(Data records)

···

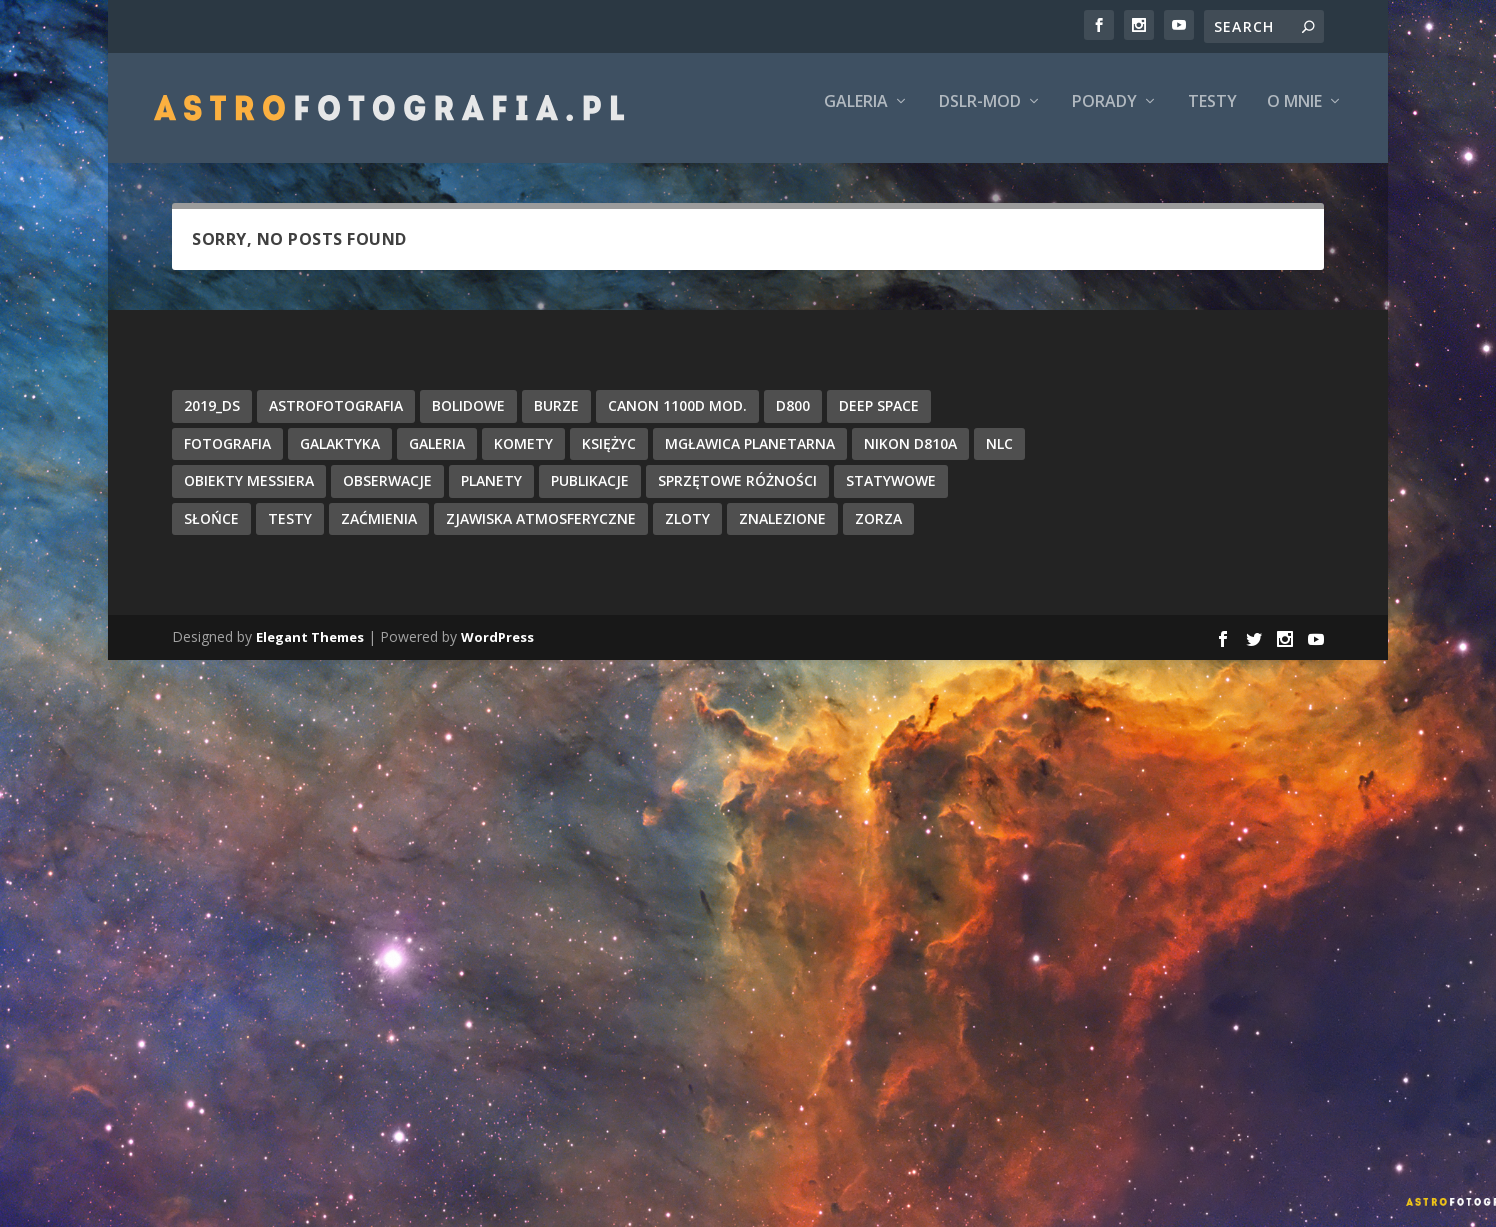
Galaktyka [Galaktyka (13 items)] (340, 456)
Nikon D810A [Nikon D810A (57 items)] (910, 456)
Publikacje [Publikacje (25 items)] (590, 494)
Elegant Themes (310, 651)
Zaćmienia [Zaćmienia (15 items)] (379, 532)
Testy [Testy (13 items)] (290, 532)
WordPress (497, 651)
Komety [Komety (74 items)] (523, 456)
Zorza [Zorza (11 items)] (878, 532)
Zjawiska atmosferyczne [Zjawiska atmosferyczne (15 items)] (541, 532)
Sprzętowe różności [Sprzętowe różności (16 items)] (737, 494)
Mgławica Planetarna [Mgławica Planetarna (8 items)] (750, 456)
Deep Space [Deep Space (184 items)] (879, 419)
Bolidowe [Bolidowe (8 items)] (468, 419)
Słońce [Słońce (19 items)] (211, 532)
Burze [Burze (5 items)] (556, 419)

···

PROBLEM DETAILS:
A word-for-word copy of the records above is needed, pictures excluded.

YOUR RESPONSE:
Galaktyka [Galaktyka (13 items)] (340, 456)
Nikon D810A [Nikon D810A (57 items)] (910, 456)
Publikacje [Publikacje (25 items)] (590, 494)
Elegant Themes (310, 651)
Zaćmienia [Zaćmienia (15 items)] (379, 532)
Testy [Testy (13 items)] (290, 532)
WordPress (497, 651)
Komety [Komety (74 items)] (523, 456)
Zorza [Zorza (11 items)] (878, 532)
Zjawiska atmosferyczne [Zjawiska atmosferyczne (15 items)] (541, 532)
Sprzętowe różności [Sprzętowe różności (16 items)] (737, 494)
Mgławica Planetarna [Mgławica Planetarna (8 items)] (750, 456)
Deep Space [Deep Space (184 items)] (879, 419)
Bolidowe [Bolidowe (8 items)] (468, 419)
Słońce [Słońce (19 items)] (211, 532)
Burze [Burze (5 items)] (556, 419)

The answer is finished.